Immediately after a chaparral fire, the ground is covered with a few millimeters of very dark ash that is rich in ammonium nitrogen, a form highly available to plants. The boon it promises to this generally nitrogen-limited ecosystem, however, can be short-lived. To help restore chaparral shrubs and a full recovery of the chaparral ecosystem, plants must take up this nitrogen quickly. Otherwise, it converts to nitrate nitrogen and at the onset of winter rains runs off or leaches to creeks, where it becomes a pollutant.

Herbaceous annual plants can act as sponges for nitrogen.

At Hopland Research and Extension Center (HREC), researcher Lindsey Hendricks-Franco, a doctoral candidate in integrative biology at UC Berkeley, is investigating the postfire nitrogen cycling roles played by ephemeral herbaceous plants such as whisperingbells (Emmenanthe penduliflora) and Brewer's redmaids (Calandrinia breweri) and by herbivores — black-tailed deer, rodents and rabbits. She suspects they play a significant role in retaining nitrogen in chaparral ecosystems, the most extensive ecosystem type in California.

Reseacher Lindsey Hendricks-Franco hypothesizes that herbivores will accelerate nitrogen cycling in nitrogenrich chaparral systems.

“It's a race,” Hendricks-Franco says. “From dormant seed banks, you get blankets of big leafy herbaceous annuals that are really important ammonium nitrogen sponges. And if those plants don't appear and grow quickly, the ash, and the nonabsorbed nitrogen, washes away.”

Last year, Hendricks-Franco set fires at HREC in April and October, sampling for nitrogen before and after the fires. In mid-December, annuals were sprouting, and the chaparral shrubs burned in the spring fire showed some new growth. But so much rain had fallen, ash was also washing away.

In late December, fences were up around some of the burned plots, to study the effect of excluding herbivores. In January, Hendricks-Franco was weeding the plots so that they contained four different plant groups: (1) all naturally occurring herbaceous plants, (2) only plants that aren't nitrogen fixers, (3) only nitrogen-fixing plants and (4) no herbaceous plants at all.

She hypothesizes that the first group will cycle nitrogen most vigorously, followed by the second, third and fourth, in that order. Additionally, she thinks herbivores will accelerate nitrogen cycling in some plots, because in high-nitrogen systems, they stimulate growth of fast-growing plants that can tolerate grazing. Nitrogen sampling during the next two years will reveal how well different plant communities retain nitrogen after fire, with and without herbivores, and the effect of fire season.

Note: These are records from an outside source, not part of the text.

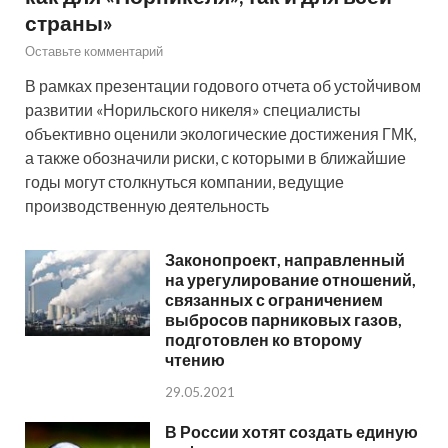
страны»
Оставьте комментарий
В рамках презентации годового отчета об устойчивом
развитии «Норильского никеля» специалисты
объективно оценили экологические достижения ГМК,
а также обозначили риски, с которыми в ближайшие
годы могут столкнуться компании, ведущие
производственную деятельность
Законопроект, направленный
на урегулирование отношений,
связанных с ограничением
выбросов парниковых газов,
подготовлен ко второму
чтению
29.05.2021
В России хотят создать единую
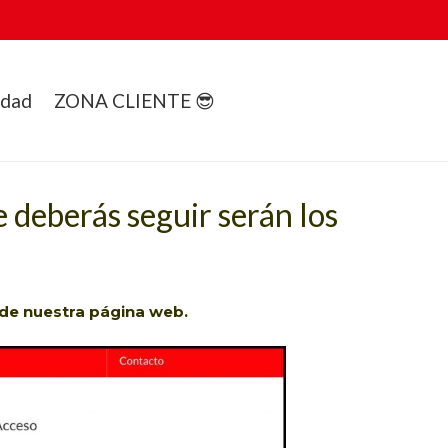
idad
ZONA CLIENTE 😎
e deberás seguir serán los
de nuestra página web.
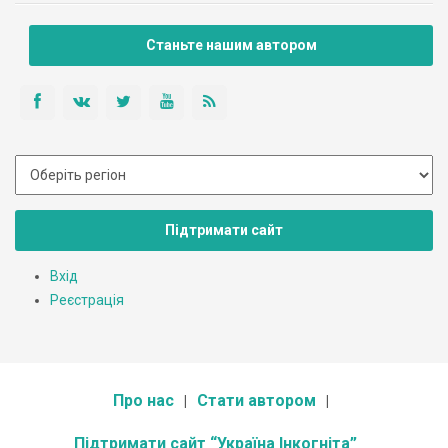
E-mail: rpz@ukrpost.ua, rpz-10@ukr.net
Станьте нашим автором
Підтримати сайт
Вхід
Реєстрація
Про нас
Стати автором
Підтримати сайт “Україна Інкогніта”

This work requires a trial in a natural setting such as HREC, which has mature chaparral that is accessible and can be burned safely. Until now, there had been no formal replicated fire trials with control plots to measure the effects of animal grazing on nitrogen cycling after chaparral fire. The study results will help guide land managers on what to do in the first few months after a fire — perhaps seeding native plants and introducing grazers — to encourage fast recovery of the chaparral and associated species.

Whisperingbells (Emmenanthe penduliflora) may cycle the nitrogen in wildfire ash faster than nitrogen-fixing herbaceous plants.